Records for this exercise:
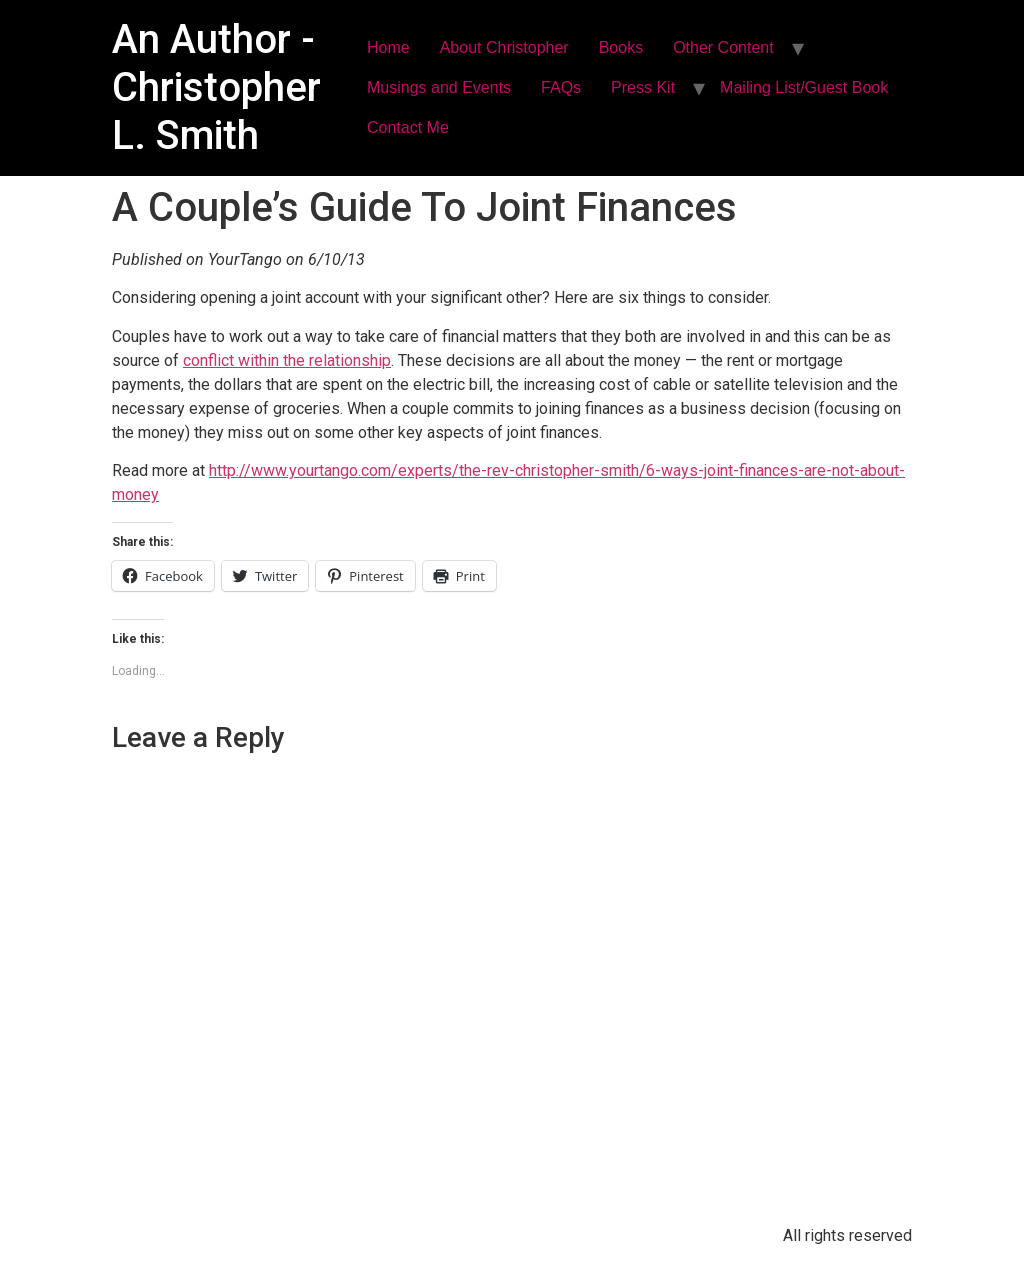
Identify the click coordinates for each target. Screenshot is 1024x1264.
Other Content (723, 47)
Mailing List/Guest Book (804, 87)
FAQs (561, 87)
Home (388, 47)
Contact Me (408, 127)
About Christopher (504, 47)
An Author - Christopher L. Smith (216, 87)
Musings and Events (439, 87)
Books (621, 47)
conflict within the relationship (287, 360)
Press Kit (643, 87)
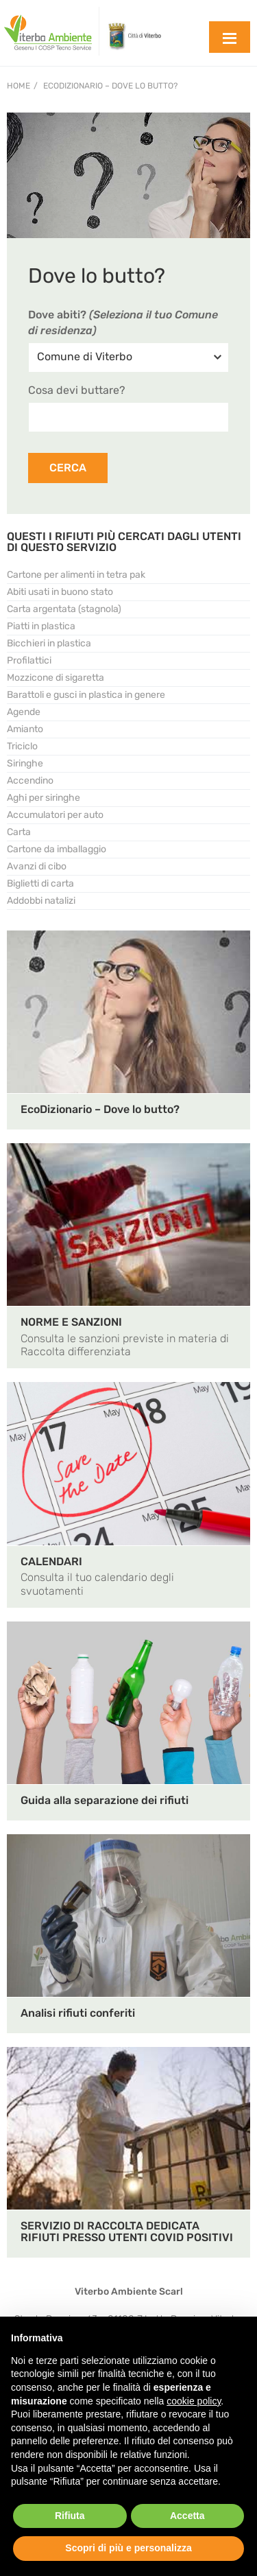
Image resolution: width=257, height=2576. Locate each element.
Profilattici (29, 660)
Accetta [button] (187, 2515)
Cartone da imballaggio (56, 849)
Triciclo (22, 746)
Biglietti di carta (40, 883)
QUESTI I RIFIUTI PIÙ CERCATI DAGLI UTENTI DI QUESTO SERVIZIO (124, 542)
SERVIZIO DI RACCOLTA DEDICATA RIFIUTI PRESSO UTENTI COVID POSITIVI (127, 2231)
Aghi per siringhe (43, 798)
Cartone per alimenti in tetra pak (76, 575)
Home (18, 86)
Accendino (30, 780)
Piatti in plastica (41, 626)
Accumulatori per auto (55, 815)
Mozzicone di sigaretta (55, 677)
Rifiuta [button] (70, 2515)
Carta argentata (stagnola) (64, 609)
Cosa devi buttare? (76, 390)
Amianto (25, 729)
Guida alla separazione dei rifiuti (104, 1800)
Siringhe (25, 763)
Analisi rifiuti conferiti (78, 2012)
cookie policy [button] (194, 2401)
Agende (23, 712)
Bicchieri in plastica (49, 643)
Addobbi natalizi (41, 900)
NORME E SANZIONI (71, 1321)
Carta (19, 832)
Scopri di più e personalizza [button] (128, 2547)
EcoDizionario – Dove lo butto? (110, 86)
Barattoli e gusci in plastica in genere (86, 695)
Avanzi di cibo (36, 866)
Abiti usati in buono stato (60, 592)
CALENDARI (51, 1561)
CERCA (67, 467)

Task details: Above are the records; return the lines in them from the one with "Home (388, 47)" to the one with "Accumulatori per auto (55, 815)", inclusive, exactly and without images.

Task response:
Home (388, 47)
Contact Me (408, 127)
About Christopher (504, 47)
An Author - Christopher L. Smith (216, 87)
Musings and Events (439, 87)
Books (621, 47)
conflict within the relationship (287, 360)
Press Kit (643, 87)
Image resolution: width=257, height=2576. Locate each element.
Profilattici (29, 660)
Accetta [button] (187, 2515)
Cartone da imballaggio (56, 849)
Triciclo (22, 746)
Biglietti di carta (40, 883)
QUESTI I RIFIUTI PIÙ CERCATI DAGLI UTENTI DI QUESTO SERVIZIO (124, 542)
SERVIZIO DI RACCOLTA DEDICATA RIFIUTI PRESSO UTENTI COVID POSITIVI (127, 2231)
Aghi per siringhe (43, 798)
Cartone per alimenti in tetra pak (76, 575)
Home (18, 86)
Accendino (30, 780)
Piatti in plastica (41, 626)
Accumulatori per auto (55, 815)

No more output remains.